Exercise requirements >> Retype the data that follows exactly. No pictures belong in the copy.

____

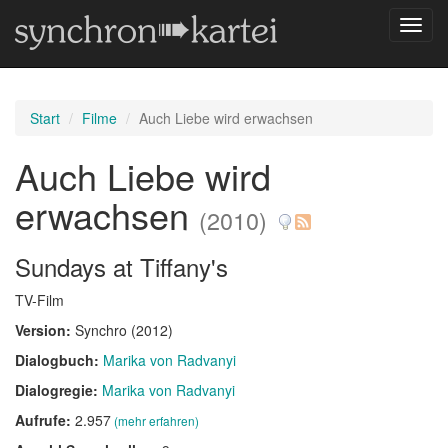
Navig
umsch
Start
Filme
Auch Liebe wird erwachsen
Auch Liebe wird
erwachsen
(2010)
Sundays at Tiffany's
TV-Film
Version:
Synchro (2012)
Dialogbuch:
Marika von Radvanyi
Dialogregie:
Marika von Radvanyi
Aufrufe:
2.957
(mehr erfahren)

____

Task solution >>
Navig
umsch
Start
Filme
Auch Liebe wird erwachsen
Auch Liebe wird
erwachsen
(2010)
Sundays at Tiffany's
TV-Film
Version:
Synchro (2012)
Dialogbuch:
Marika von Radvanyi
Dialogregie:
Marika von Radvanyi
Aufrufe:
2.957
(mehr erfahren)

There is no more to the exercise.